4. Nach dem Sinn und Zweck der Regelung in § 5 VBVG ist es geboten, die
Vergütungszeiträume auch im Falle eines Betreuerwechsels nach der erstmaligen
Einrichtung der Betreuung zu bemessen. Die mit dem 2. BtÄndG eingeführten
„harten“ Pauschalen sollen das Abrechnungssystem vereinfachen und sowohl den
Betreuer als auch das für die Festsetzung der Vergütung zuständige
Vormundschaftsgericht von der Erfassung der im Einzelfall aufgewendeten Zeit
entbinden (BT-Drs. 15/2494, S. 31).
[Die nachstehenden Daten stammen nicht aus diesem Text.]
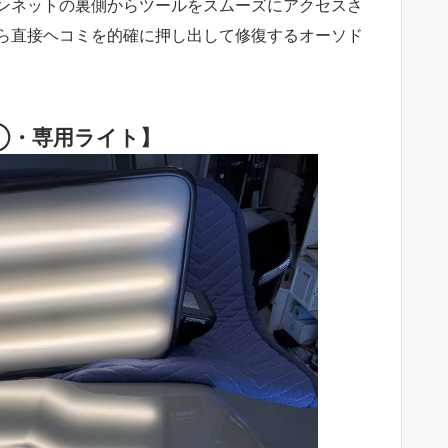
ンネットの裏側からツールをスムーズにアクセスさ
ら直接ヘコミを的確に押し出して修復するオーソド
①・専用ライト】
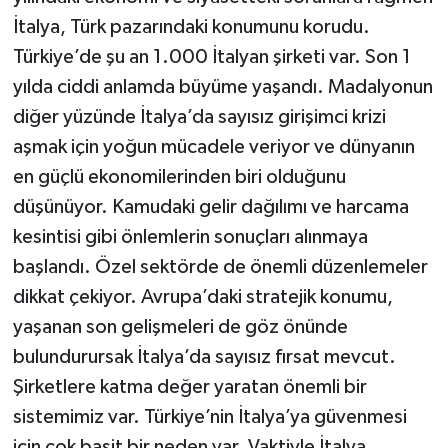
İtalya, Türk pazarındaki konumunu korudu.
Türkiye’de şu an 1.000 İtalyan şirketi var. Son 1
yılda ciddi anlamda büyüme yaşandı. Madalyonun
diğer yüzünde İtalya’da sayısız girişimci krizi
aşmak için yoğun mücadele veriyor ve dünyanın
en güçlü ekonomilerinden biri olduğunu
düşünüyor. Kamudaki gelir dağılımı ve harcama
kesintisi gibi önlemlerin sonuçları alınmaya
başlandı. Özel sektörde de önemli düzenlemeler
dikkat çekiyor. Avrupa’daki stratejik konumu,
yaşanan son gelişmeleri de göz önünde
bulundurursak İtalya’da sayısız fırsat mevcut.
Şirketlere katma değer yaratan önemli bir
sistemimiz var. Türkiye’nin İtalya’ya güvenmesi
için çok basit bir neden var. Vaktiyle İtalya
Aus diesem Grunde hat der Gesetzgeber
Ausnahmen von dem in § 5 VBVG niedergelegten Pauschalierungssystem nicht
vorgesehen (BT-Drs. 15/2494, S. 33).
Entgegen der Auffassung des Landgerichts ist eine Ausnahme auch dann nicht
gerechtfertigt, wenn ein ehrenamtlicher Betreuer wegen fehlender Eignung nach §
1908b Abs. 1 Satz 1 BGB entlassen und nunmehr ein Berufsbetreuer bestellt wird.
Dabei ist der Kammer zu konzedieren, dass der Arbeitsaufwand des
Berufsbetreuers in derartigen Fällen vielfach dem einer erstmaligen Betreuung
ähnelt, zumal er bisweilen noch eine ungeordnete Buchhaltung aufzuarbeiten und
gegebenenfalls Regressansprüche gegen den vormaligen Betreuer zu prüfen hat.
Indes liegt den Pauschalen des § 5 VBVG eine „Mischkalkulation zwischen
aufwändigen und weniger aufwändigen Fällen innerhalb der Fallgruppen“ (BT-Drs.
15/2494, S. 33) zugrunde. Auf eine Differenzierung zwischen leichten und
schwierigen Konstellationen hat der Gesetzgeber bewusst verzichtet. Dem würde
es jedoch widersprechen, Fälle die einen besonders hohen Zeitaufwand erwarten
lassen, vergütungsrechtlich zu privilegieren.
Zudem ist es ein besonderes Anliegen des Pauschalierungssystems in § 5 VBVG,
Streitigkeiten über die Höhe der Betreuervergütung im Einzelfall zu vermeiden.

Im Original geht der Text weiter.